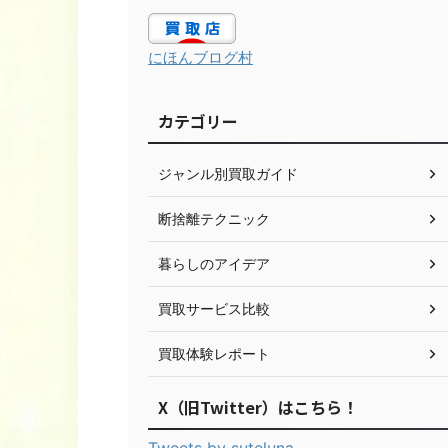
にほんブログ村
カテゴリー
ジャンル別買取ガイド
断捨離テクニック
暮らしのアイデア
買取サービス比較
買取体験レポート
X（旧Twitter）はこちら！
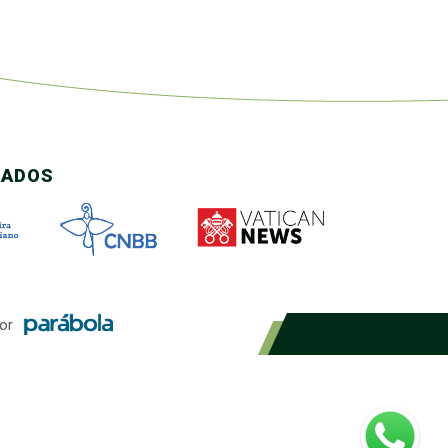
CADOS
or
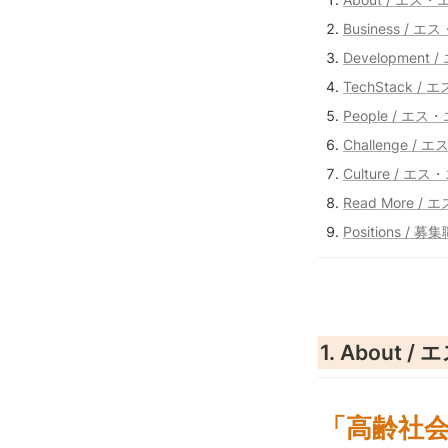
Business 
Developmen
TechStack
People / エ
Challenge
Culture /
Read More
Positions / 募
1. About
「高齢社会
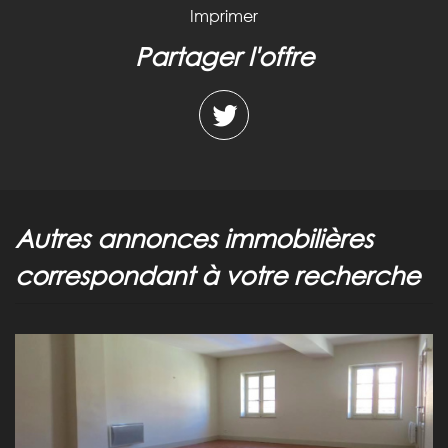
Imprimer
partager l'offre
autres annonces immobilières
correspondant à votre recherche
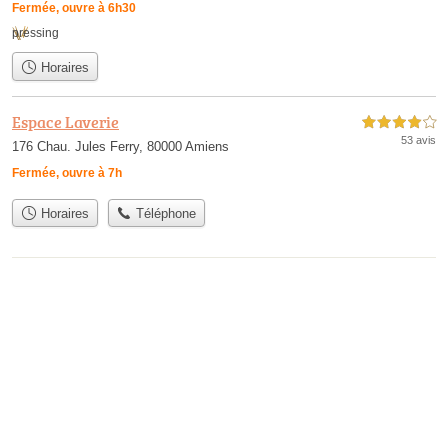
Fermée, ouvre à 6h30
pressing
Horaires
Espace Laverie
4,0 étoiles sur 5
53 avis
176 Chau. Jules Ferry, 80000 Amiens
Fermée, ouvre à 7h
Horaires
Téléphone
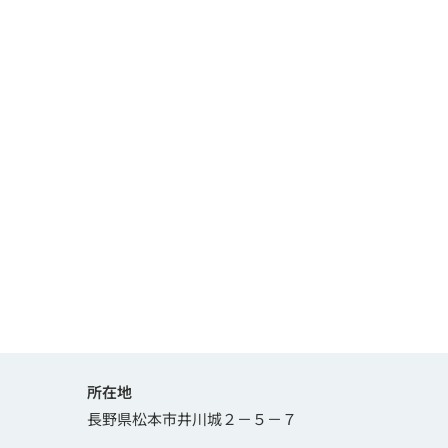
所在地
長野県松本市井川城２－５－７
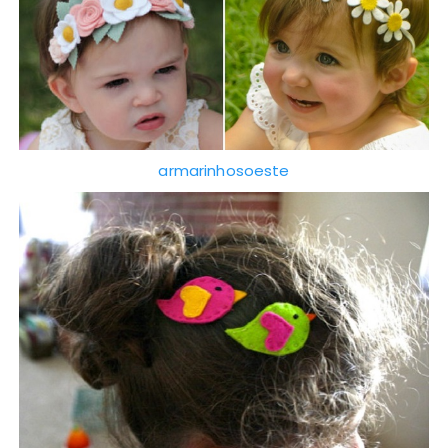
armarinhosoeste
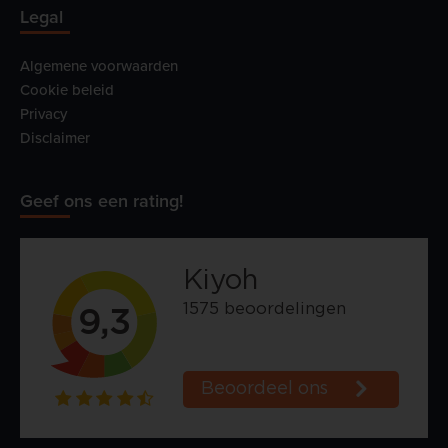
Legal
Algemene voorwaarden
Cookie beleid
Privacy
Disclaimer
Geef ons een rating!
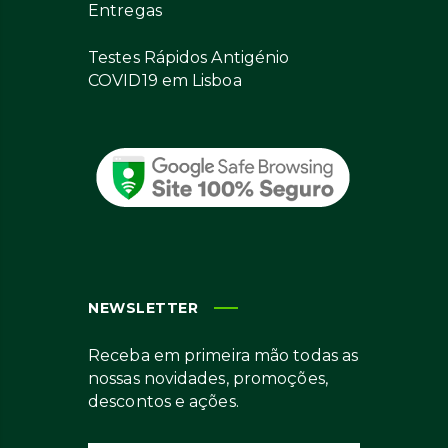
Entregas
Testes Rápidos Antigénio
COVID19 em Lisboa
NEWSLETTER
Receba em primeira mão todas as
nossas novidades, promoções,
descontos e ações.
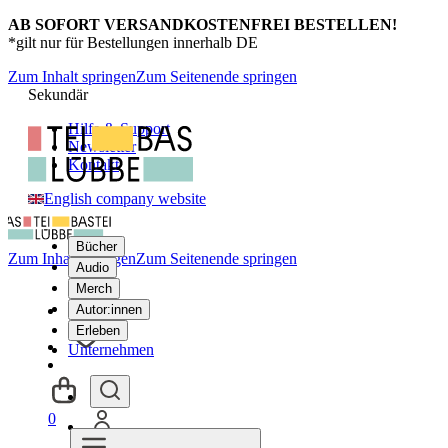
AB SOFORT VERSANDKOSTENFREI BESTELLEN!
*gilt nur für Bestellungen innerhalb DE
Zum Inhalt springen
Zum Seitenende springen
Sekundär
Hilfe & Support
Newsletter
Kontakt
English company website
Bücher
Zum Inhalt springen
Zum Seitenende springen
Audio
Merch
Autor:innen
Erleben
Unternehmen
0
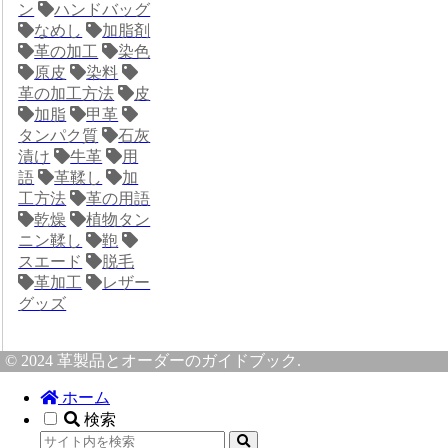
ン
ハンドバッグ
なめし
加脂剤
革の加工
染色
原皮
染料
革の加工方法
皮
加脂
甲革
タンパク質
石灰
漬け
牛革
用
語
革鞣し
加
工方法
革の用語
乾燥
植物タン
ニン鞣し
鞄
スエード
脱毛
革加工
レザー
グッズ
© 2024 革製品とオーダーのガイドブック.
ホーム
検索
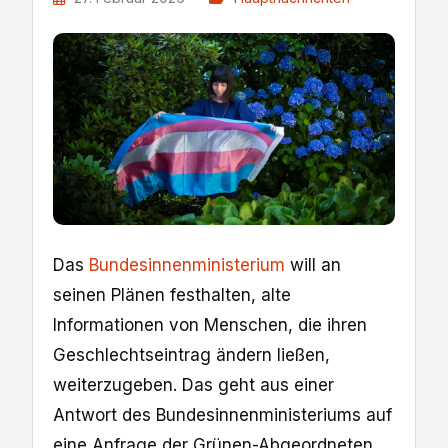
Das
Bundesinnenministerium
will an
seinen Plänen festhalten, alte
Informationen von Menschen, die ihren
Geschlechtseintrag ändern ließen,
weiterzugeben. Das geht aus einer
Antwort des Bundesinnenministeriums auf
eine Anfrage der Grünen-Abgeordneten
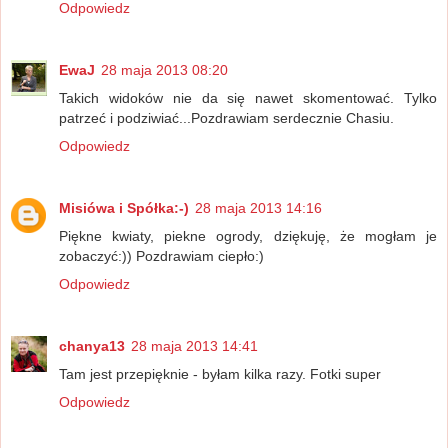
Odpowiedz
EwaJ
28 maja 2013 08:20
Takich widoków nie da się nawet skomentować. Tylko
patrzeć i podziwiać...Pozdrawiam serdecznie Chasiu.
Odpowiedz
Misiówa i Spółka:-)
28 maja 2013 14:16
Piękne kwiaty, piekne ogrody, dziękuję, że mogłam je
zobaczyć:)) Pozdrawiam ciepło:)
Odpowiedz
chanya13
28 maja 2013 14:41
Tam jest przepięknie - byłam kilka razy. Fotki super
Odpowiedz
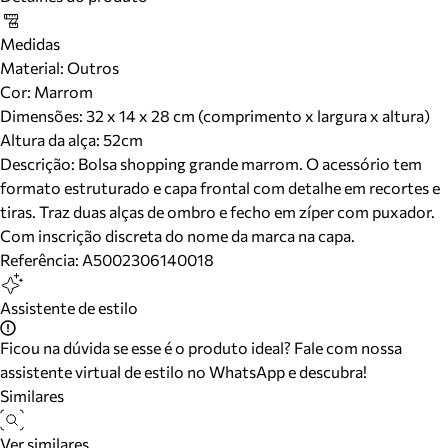
Medidas
Material
:
Outros
Cor
:
Marrom
Dimensões:
32 x 14 x 28 cm (comprimento x largura x altura)
Altura da alça:
52
cm
Descrição:
Bolsa shopping grande marrom. O acessório tem
formato estruturado e capa frontal com detalhe em recortes e
tiras. Traz duas alças de ombro e fecho em zíper com puxador.
Com inscrição discreta do nome da marca na capa.
Referência:
A5002306140018
Assistente de estilo
Ficou na dúvida se esse é o produto ideal? Fale com nossa
assistente virtual de estilo no WhatsApp e descubra!
Similares
Ver similares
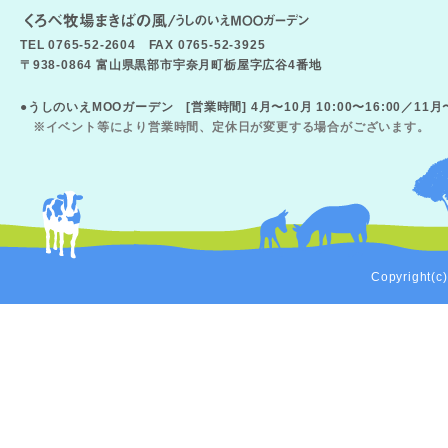
TEL 0765-52-2604 FAX 0765-52-3925
〒938-0864 富山県黒部市宇奈月町栃屋字広谷4番地
●うしのいえMOOガーデン [営業時間] 4月〜10月 10:00〜16:00／11
※イベント等により営業時間、定休日が変更する場合がございます。
Copyright(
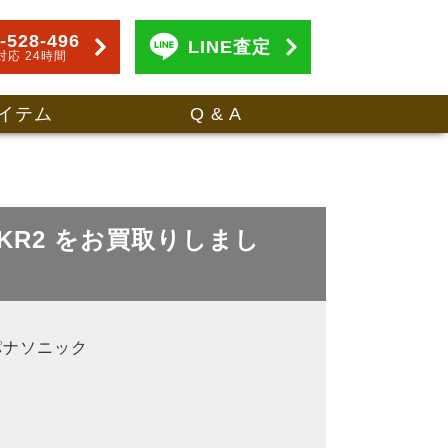
-528-496
LINE査定
対応 24時間
イテム
Q & A
50KR2 をお買取りしまし
c パナソニック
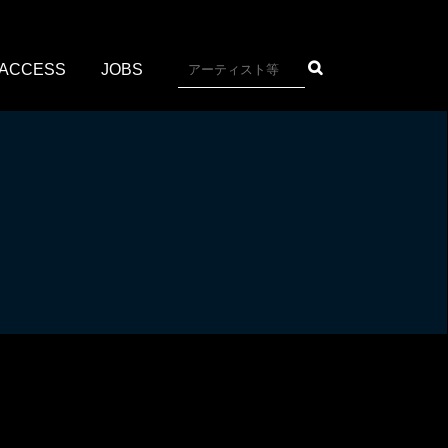
ACCESS
JOBS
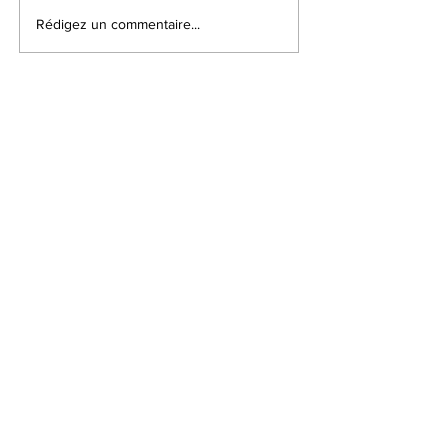
Rédigez un commentaire...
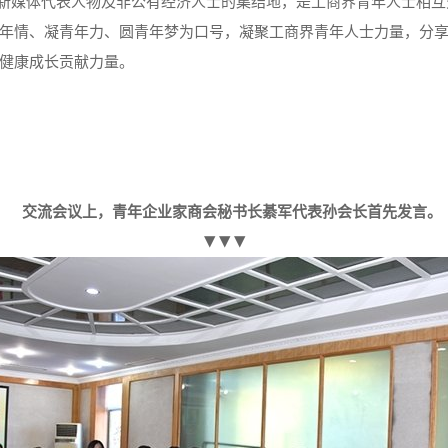
新媒体代表人物及非公有经济人士的集结地，是工商界青年人士相互
年情、凝青年力、圆青年梦为口号，凝聚工商界青年人士力量，分
非公经济人士的健康成长贡献力量。
交流会议上，青年企业家商会秘书长綦军代表孙会长首先发言。
▼▼▼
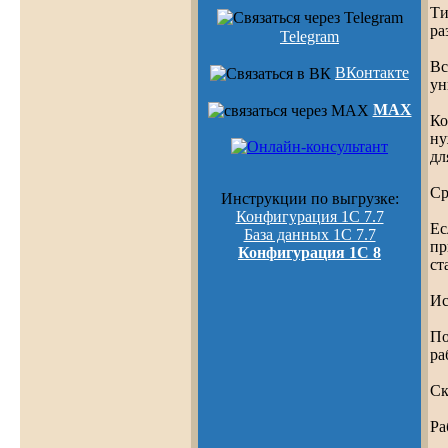
Ти
ра
Telegram
Вс
ВКонтакте
ун
MAX
Ко
ну
дл
Ср
Инструкции по выгрузке:
Конфигурация 1С 7.7
Ес
База данных 1С 7.7
пр
Конфигурация 1С 8
ст
Ис
По
ра
Ск
Ра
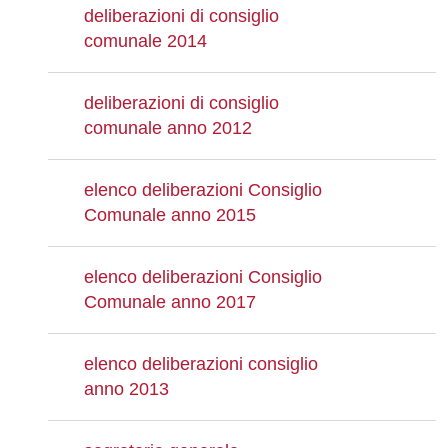
deliberazioni di consiglio
comunale 2014
deliberazioni di consiglio
comunale anno 2012
elenco deliberazioni Consiglio
Comunale anno 2015
elenco deliberazioni Consiglio
Comunale anno 2017
elenco deliberazioni consiglio
anno 2013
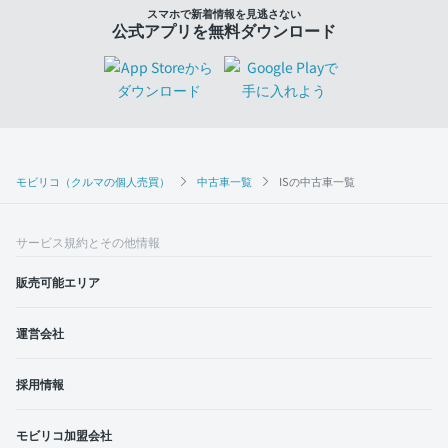
スマホで新着情報を見逃さない
公式アプリを無料ダウンロード
モビリコ（クルマの個人売買）
中古車一覧
ISの中古車一覧
サービス規約とその他情報
販売可能エリア
運営会社
採用情報
モビリコ加盟会社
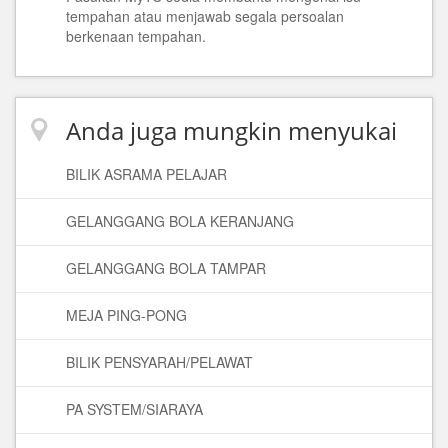
tempahan atau menjawab segala persoalan
berkenaan tempahan.
Anda juga mungkin menyukai
BILIK ASRAMA PELAJAR
GELANGGANG BOLA KERANJANG
GELANGGANG BOLA TAMPAR
MEJA PING-PONG
BILIK PENSYARAH/PELAWAT
PA SYSTEM/SIARAYA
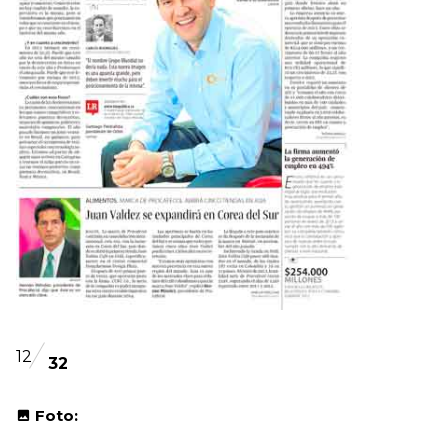
12
32
Foto:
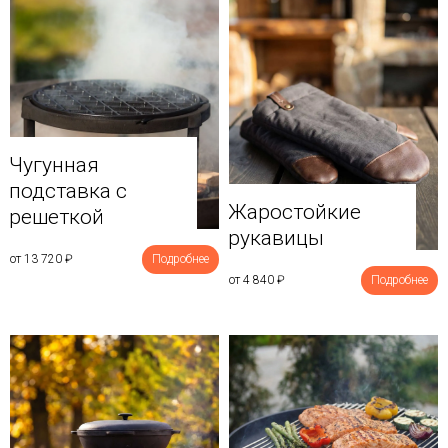
Чугунная
подставка с
Жаростойкие
решеткой
рукавицы
от 13 720
₽
Подробнее
от 4 840
₽
Подробнее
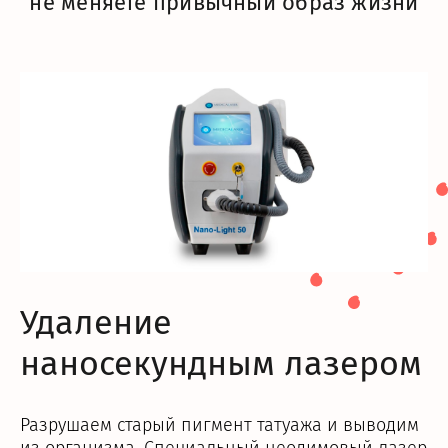
не меняете привычный образ жизни
Удаление
наносекундным лазером
Разрушаем старый пигмент татуажа и выводим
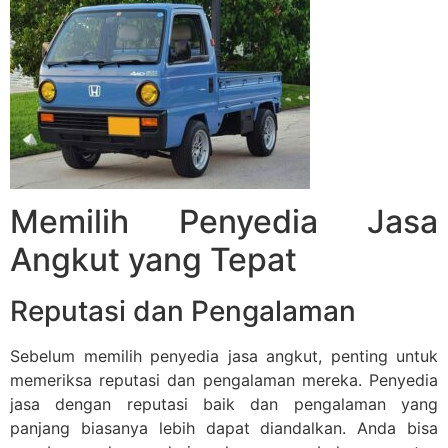
Memilih Penyedia Jasa
Angkut yang Tepat
Reputasi dan Pengalaman
Sebelum memilih penyedia jasa angkut, penting untuk
memeriksa reputasi dan pengalaman mereka. Penyedia
jasa dengan reputasi baik dan pengalaman yang
panjang biasanya lebih dapat diandalkan. Anda bisa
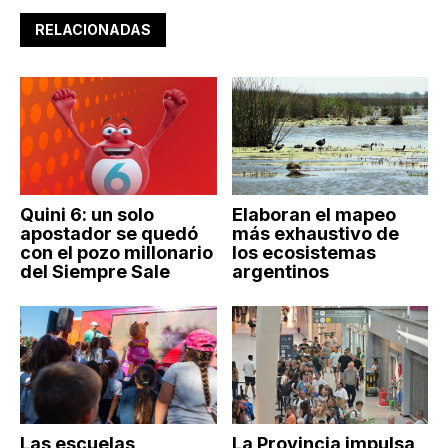
RELACIONADAS
Quini 6: un solo
Elaboran el mapeo
apostador se quedó
más exhaustivo de
con el pozo millonario
los ecosistemas
del Siempre Sale
argentinos
Las escuelas
La Provincia impulsa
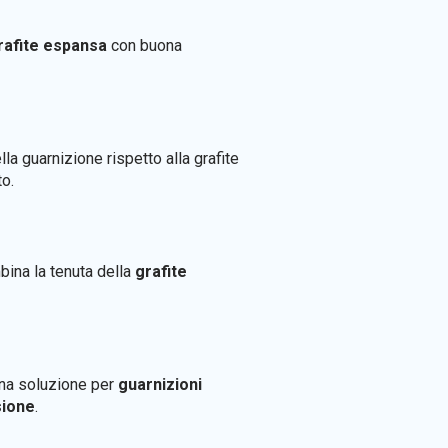
rafite espansa
con buona
la guarnizione rispetto alla grafite
to.
bina la tenuta della
grafite
una soluzione per
guarnizioni
sione
.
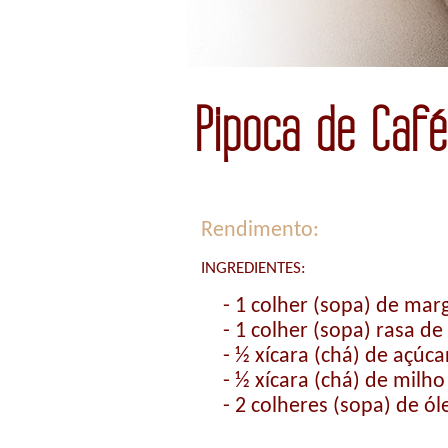
Pipoca de Café
Rendimento:
INGREDIENTES:
- 1 colher (sopa) de mar
- 1 colher (sopa) rasa de
- ½ xícara (chá) de açúca
- ½ xícara (chá) de milho
- 2 colheres (sopa) de ól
◇ ◇ ◇
_WHAT NEEDS TO BE DONE_. Could you repeat all of the material exactly? Pictures should not be copied.

_WRITTEN SOLUTION_.
にほんブログ村
カテゴリー
ジャンル別買取ガイド
断捨離テクニック
暮らしのアイデア
買取サービス比較
買取体験レポート
X（旧Twitter）はこちら！
CADOS
or
Business 
Developmen
TechStack
People / エ
Challenge
Culture /
Read More
Positions / 募
1. About
「高齢社会
Imprimer
partager l'offre
autres annonces immobilières
correspondant à votre recherche
Fermée, ouvre à 6h30
pressing
Horaires
Espace Laverie
4,0 étoiles sur 5
53 avis
176 Chau. Jules Ferry, 80000 Amiens
Fermée, ouvre à 7h
Horaires
Téléphone
所在地
長野県松本市井川城２－５－７
armarinhosoeste
Legal
Algemene voorwaarden
Cookie beleid
Privacy
Disclaimer
Geef ons een rating!
Entregas
Testes Rápidos Antigénio
COVID19 em Lisboa
NEWSLETTER
Receba em primeira mão todas as
nossas novidades, promoções,
descontos e ações.
AB SOFORT VERSANDKOSTENFREI BESTELLEN!
*gilt nur für Bestellungen innerhalb DE
Zum Inhalt springen
Zum Seitenende springen
Sekundär
Hilfe & Support
Newsletter
Kontakt
English company website
Bücher
Zum Inhalt springen
Zum Seitenende springen
Audio
Merch
Autor:innen
Erleben
Unternehmen
0
ン
ハンドバッグ
なめし
加脂剤
革の加工
染色
原皮
染料
革の加工方法
皮
加脂
甲革
タンパク質
石灰
漬け
牛革
用
語
革鞣し
加
工方法
革の用語
乾燥
植物タン
ニン鞣し
鞄
スエード
脱毛
革加工
レザー
グッズ
© 2024 革製品とオーダーのガイドブック.
ホーム
検索
Das
Bundesinnenministerium
will an
seinen Plänen festhalten, alte
Informationen von Menschen, die ihren
Geschlechtseintrag ändern ließen,
weiterzugeben. Das geht aus einer
Antwort des Bundesinnenministeriums auf
eine Anfrage der Grünen-Abgeordneten
Odpowiedz
EwaJ
28 maja 2013 08:20
Takich widoków nie da się nawet skomentować. Tylko
patrzeć i podziwiać...Pozdrawiam serdecznie Chasiu.
Odpowiedz
Misiówa i Spółka:-)
28 maja 2013 14:16
Piękne kwiaty, piekne ogrody, dziękuję, że mogłam je
zobaczyć:)) Pozdrawiam ciepło:)
Odpowiedz
chanya13
28 maja 2013 14:41
Tam jest przepięknie - byłam kilka razy. Fotki super
Odpowiedz
Medidas
Material
:
Outros
Cor
:
Marrom
Dimensões:
32 x 14 x 28 cm (comprimento x largura x altura)
Altura da alça:
52
cm
Descrição:
Bolsa shopping grande marrom. O acessório tem
formato estruturado e capa frontal com detalhe em recortes e
tiras. Traz duas alças de ombro e fecho em zíper com puxador.
Com inscrição discreta do nome da marca na capa.
Referência:
A5002306140018
Assistente de estilo
Ficou na dúvida se esse é o produto ideal? Fale com nossa
assistente virtual de estilo no WhatsApp e descubra!
Similares
Ver similares
TEL 0765-52-2604 FAX 0765-52-3925
〒938-0864 富山県黒部市宇奈月町栃屋字広谷4番地
●うしのいえMOOガーデン [営業時間] 4月〜10月 10:00〜16:00／11
※イベント等により営業時間、定休日が変更する場合がございます。
Copyright(
-528-496
LINE査定
対応 24時間
イテム
Q & A
50KR2 をお買取りしまし
c パナソニック
ACCESS
JOBS
Rédigez un commentaire...
新媒体代表人物及非公有经济人士的集结地，是工商界青年人士相互
年情、凝青年力、圆青年梦为口号，凝聚工商界青年人士力量，分
非公经济人士的健康成长贡献力量。
交流会议上，青年企业家商会秘书长綦军代表孙会长首先发言。
▼▼▼
Ти
ра
Telegram
Вс
ВКонтакте
ун
MAX
Ко
ну
дл
Ср
Инструкции по выгрузке:
Конфигурация 1С 7.7
Ес
База данных 1С 7.7
пр
Конфигурация 1С 8
ст
Ис
По
ра
Ск
Ра
deliberazioni di consiglio
comunale 2014
deliberazioni di consiglio
comunale anno 2012
elenco deliberazioni Consiglio
Comunale anno 2015
elenco deliberazioni Consiglio
Comunale anno 2017
elenco deliberazioni consiglio
anno 2013
スマホで新着情報を見逃さない
公式アプリを無料ダウンロード
モビリコ（クルマの個人売買）
中古車一覧
ISの中古車一覧
サービス規約とその他情報
販売可能エリア
運営会社
採用情報
モビリコ加盟会社
tempahan atau menjawab segala persoalan
berkenaan tempahan.
Anda juga mungkin menyukai
BILIK ASRAMA PELAJAR
GELANGGANG BOLA KERANJANG
GELANGGANG BOLA TAMPAR
MEJA PING-PONG
BILIK PENSYARAH/PELAWAT
PA SYSTEM/SIARAYA
12
32
Foto:
Чугунная
подставка с
Жаростойкие
решеткой
рукавицы
от 13 720
₽
Подробнее
от 4 840
₽
Подробнее
не меняете привычный образ жизни
Удаление
наносекундным лазером
Разрушаем старый пигмент татуажа и выводим
Memilih Penyedia Jasa
Angkut yang Tepat
Reputasi dan Pengalaman
Sebelum memilih penyedia jasa angkut, penting untuk
memeriksa reputasi dan pengalaman mereka. Penyedia
jasa dengan reputasi baik dan pengalaman yang
panjang biasanya lebih dapat diandalkan. Anda bisa
RELACIONADAS
Quini 6: un solo
Elaboran el mapeo
apostador se quedó
más exhaustivo de
con el pozo millonario
los ecosistemas
del Siempre Sale
argentinos
Las escuelas
La Provincia impulsa
rafite espansa
con buona
la guarnizione rispetto alla grafite
to.
bina la tenuta della
grafite
una soluzione per
guarnizioni
sione
.
Pipoca de Café
Rendimento:
INGREDIENTES:
- 1 colher (sopa) de mar
- 1 colher (sopa) rasa de
- ½ xícara (chá) de açúca
- ½ xícara (chá) de milho
- 2 colheres (sopa) de ól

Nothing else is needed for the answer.